Tunisia: when will the state apologise?

Tunisia: when will the state apologise?
Comment: Many who suffered for their beliefs under Tunisia's dictators still await recognition, four years after the revolution, says Anouar Jamaoui.
4 min read
15 Apr, 2015
Tunisians were abused and humiliated - and still no apology [Getty]
Responsible states in developed countries do not mind revising their policies and developing how they interact with those under their authority. They do not object to apologising to their citizens if necessary.

In most countries that have become democracies, the new state attempts - as far as possible - to develop a reconciliation process between ruler and ruled, by acknowledging the violations against citizens by the state's security and administrative apparatus in previous eras.

Not in Tunisia, however. The state has not considered opening the files on Habib Bourguiba or even the deposed Zine el-Abidine Ben Ali, whose repressive regimes left thousands of Tunisians in jails, graves and exile.

Some people had their professional, academic and social lives brought to a standstill and were left without a family, a homeland, a spouse or a home. Others were denied work, success and travel, forced into limbo.

Many people have suffered marginalisation and systematic oppression by the dictator and his cronies, with thousands denied an income, a passport, the opportunity to visit their families, for nothing more than expressing an opinion which displeased the "master of masters" or the "protector of religion" and his aides.

Thus, the dictator and his supporters subjected peaceful people to heinous punishment and locked them up in dungeons and stripped them of their rights.

Political prisoners were fifth-tier citizens, shunned and ostracised like they had come from another planet. If they were released from their cell in the rulers' prison it was only to enter the larger prison cell of a society living in fear of a police state, a society that found satisfaction in other people's misery, to the extent to which struggling for your rights became an accusation and a sentence of doom.

The crime of saying 'no'

Political prisoners had their voices confiscated and were shackled just because they said "no" to the tyrant state, "no" to the theft of the people's wealth, "no" to the curbing of freedom of thought and organisation, "no" to being stripped of their identity. Few people even noticed, let alone supported them as they suffered in silence.

They were the best of Tunisia's children. They came from different parts of Tunisian society, some ideological, some religious.

They had different visions and methodologies, but they agreed on a single goal: to liberate Tunisia from the oppressor and his gang, which meant that they shared the same punishment, just as they shared a love of their country.

While the big-bellied, sharp-suited men in their comfortable chairs busied themselves with silence or applause for the dictator and his cronies, political prisoners screamed in their cells in the prisons at Borj Erroumi, Nadhor, el-Haouareb, Harboub, to name but a few.

After being strip-searched they would walk barefoot to their crowded cells, crammed together with no water, sunlight or fresh air. They would sleep hungry and the whips of the torturers did not part from their skin for long.

   While the big-bellied, sharp-suited men in their comfortable chairs busied themselves with applause for the dictator and his cronies, political prisoners screamed in their cells


All the while, they would dream of meeting a dying mother or a grieving father.

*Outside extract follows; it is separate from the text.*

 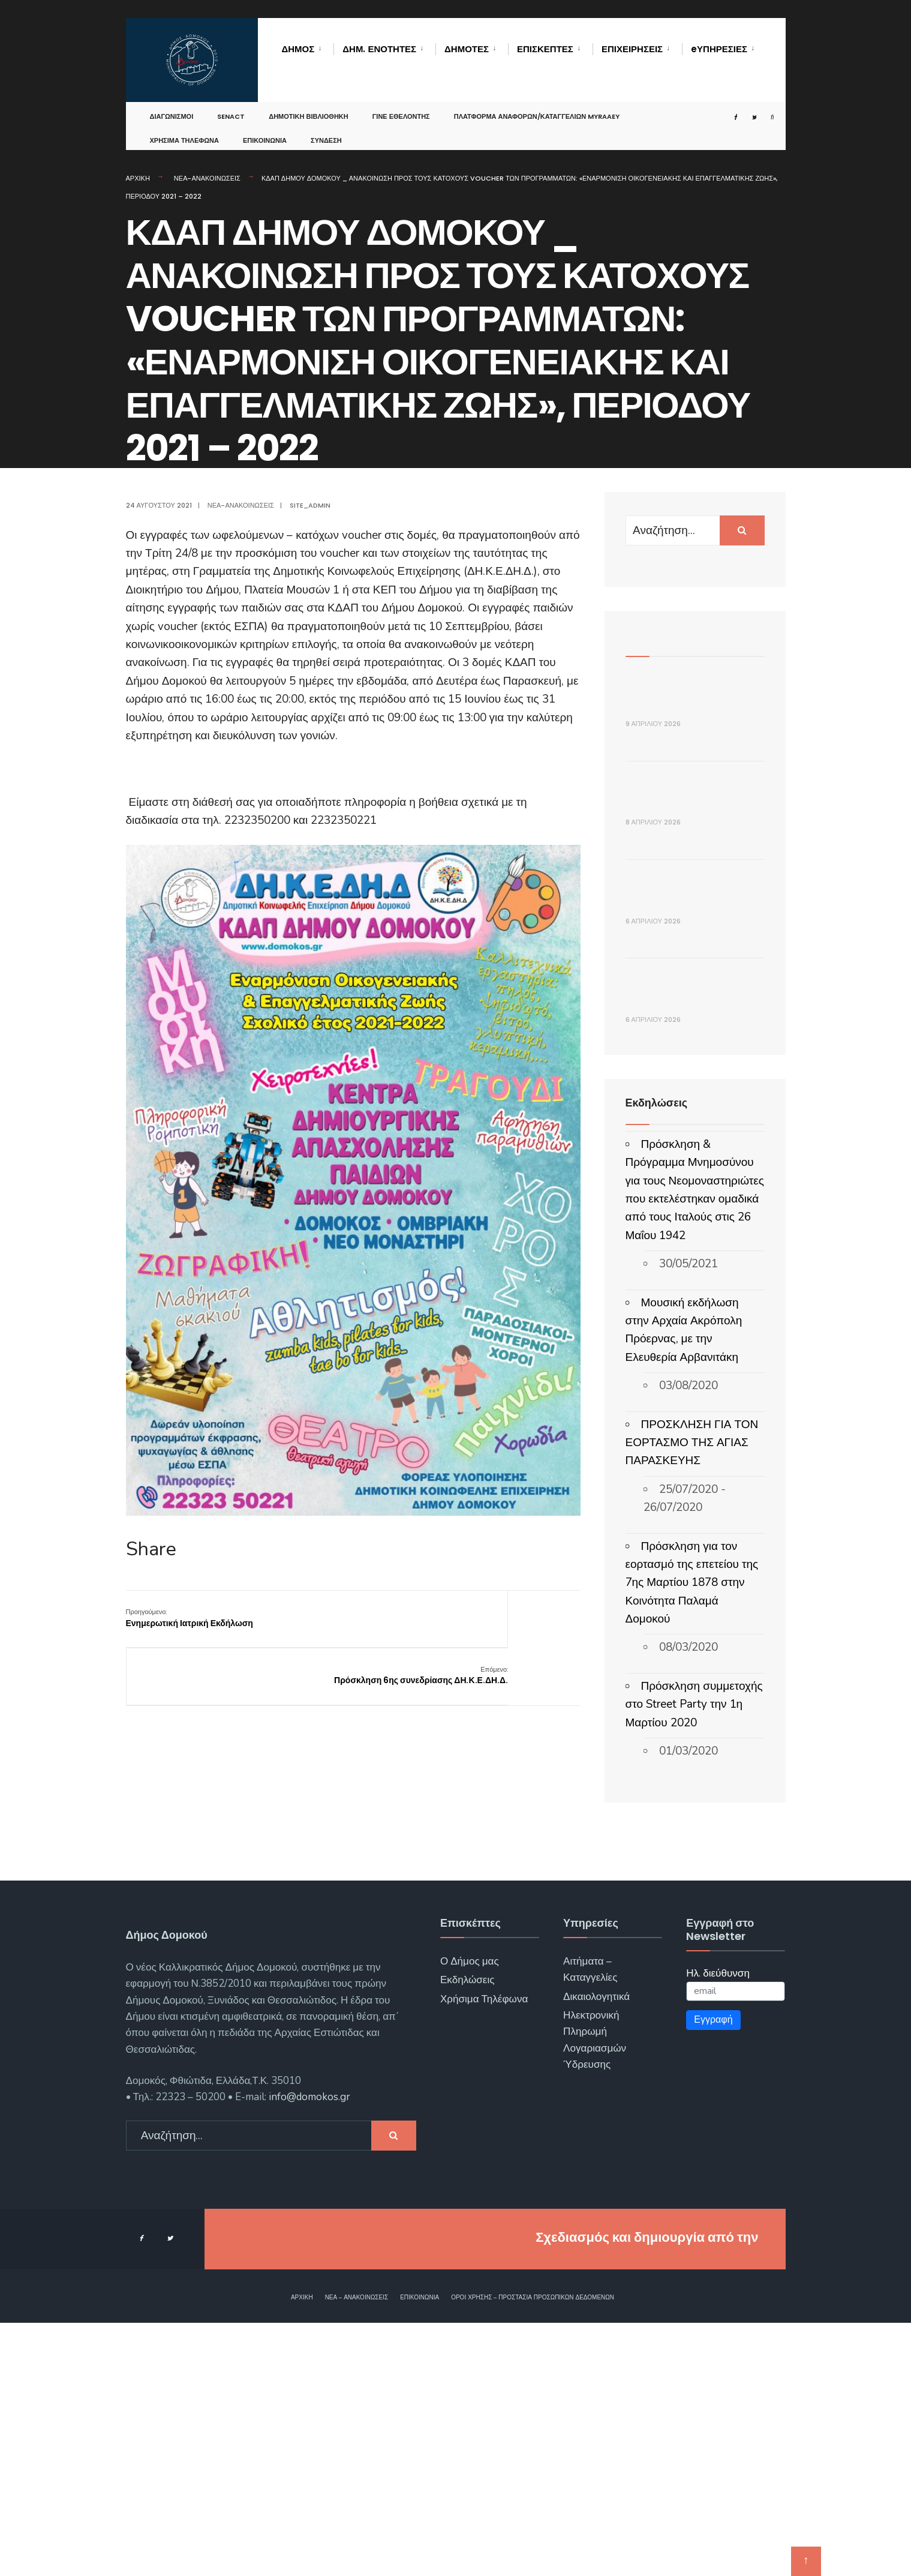 What do you see at coordinates (207, 178) in the screenshot?
I see `Νέα-Ανακοινώσεις` at bounding box center [207, 178].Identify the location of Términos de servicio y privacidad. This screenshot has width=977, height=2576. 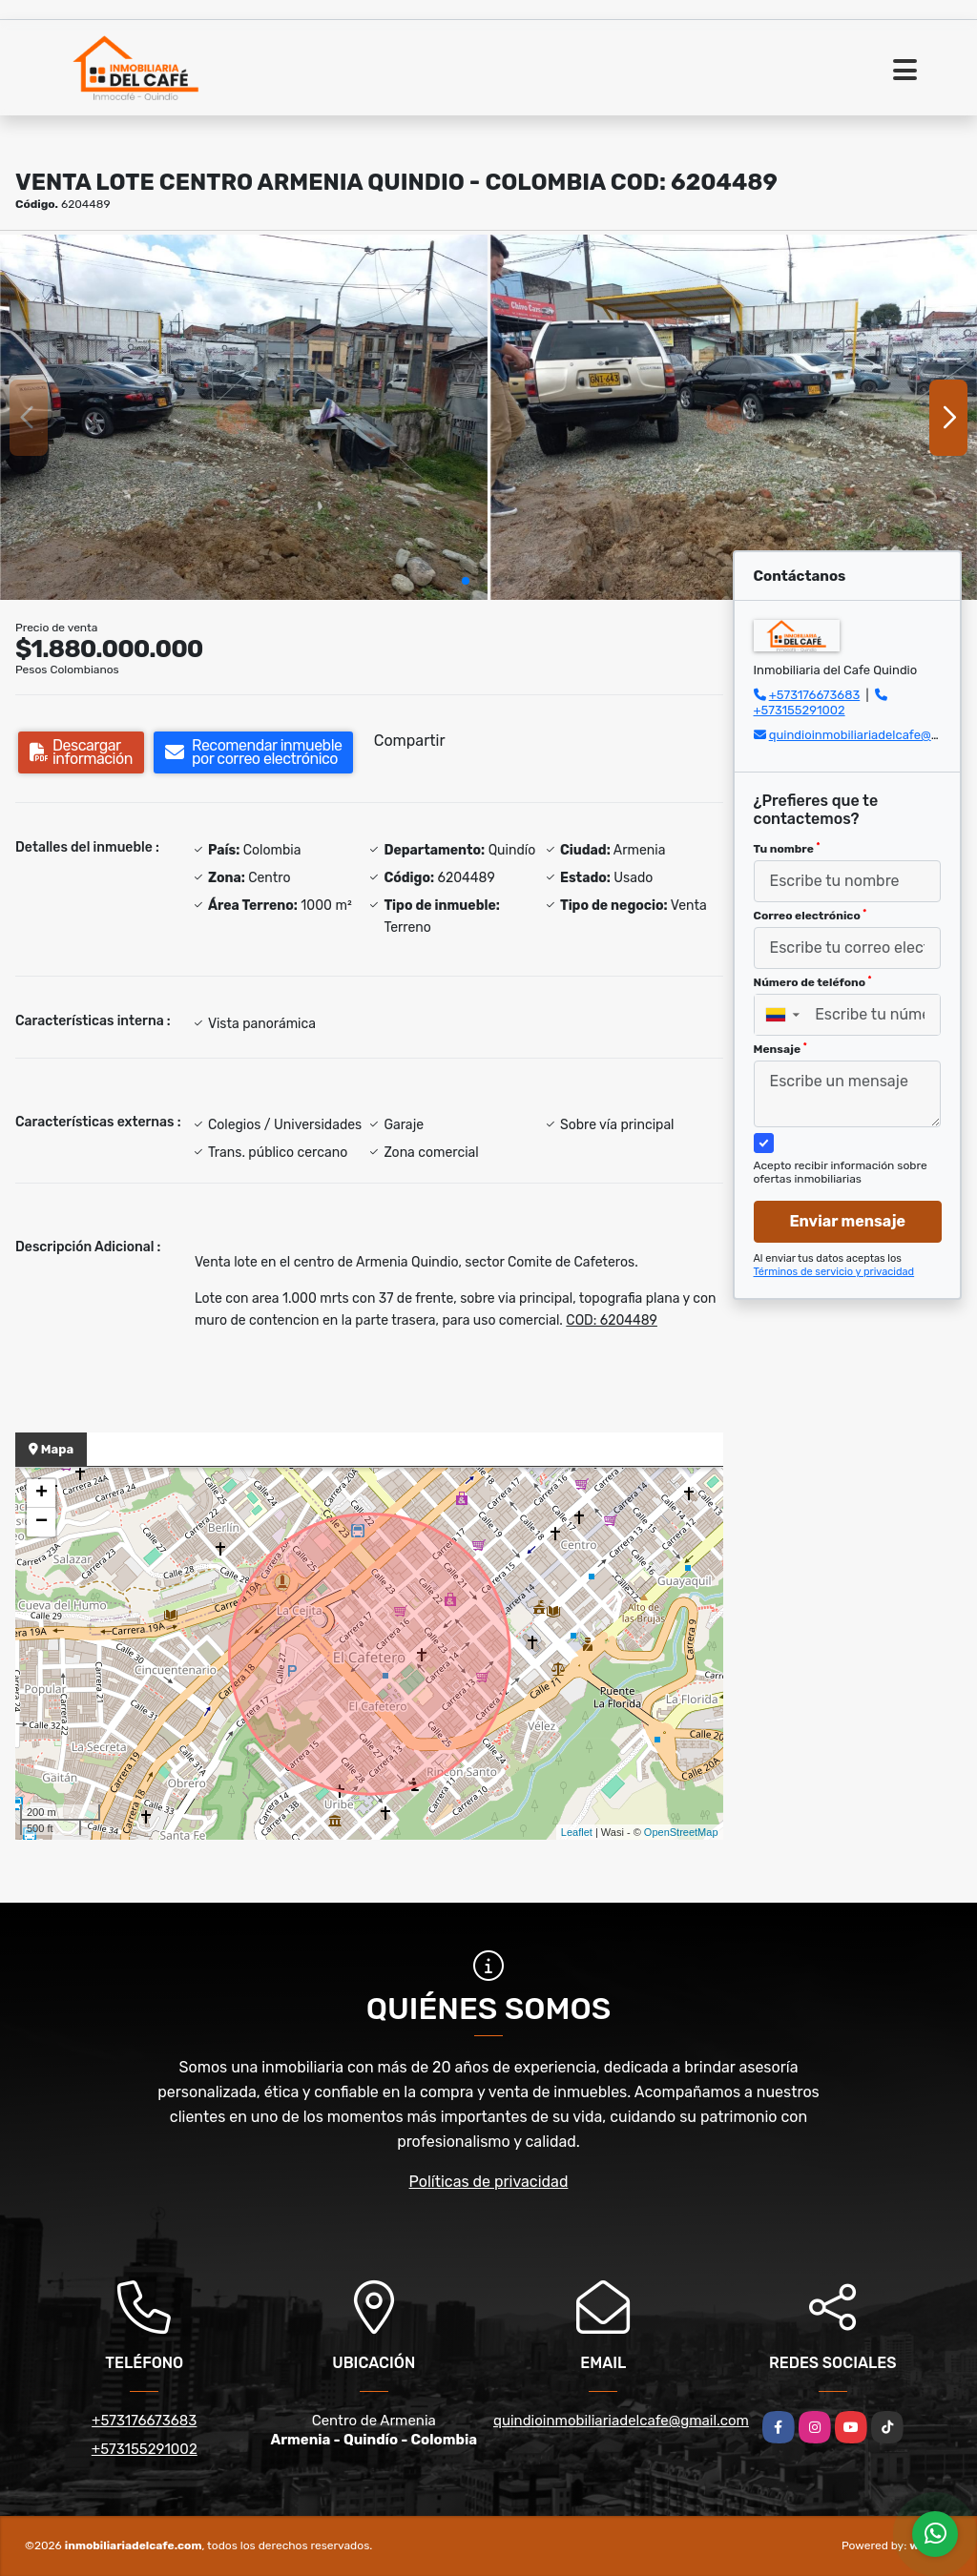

Despite that, they dreamed of a tomorrow in which the sun of freedom would rise and justice would be served against the oppressors, and the suffering of the prisoners would be recognised.


The revolution came and hope grew but, alas, political prisoners remain the last priority for the transitional government in Tunis.

All the while, statues are erected for a deceased despot and mourning sessions are held for another who was deposed and escaped.

And now opportunists who have jumped on the bandwagon of the revolution are attempting to sidestep the suffering of political prisoners and deny them the chance to resume their lives and mend the wounds inflicted upon them.

To those opportunists I say: stop trying to upstage political prisoners, because you have not experienced prison in your lives, your lives have not stopped, you were never denied the light of day, you never slept hungry, you have never been tortured.

Germany apologised for its crimes under Nazi rule and South Africa apologised to the victims of apartheid. Even Morocco apologised to the political prisoners of previous eras. Now the Tunisian state should apologise to the victims of tyranny and restore their rights and help them to heal and overcome the pain of history.

Without this, the process of national reconciliation and transitional justice will remain incomplete.

This is an edited translation of the original Arabic.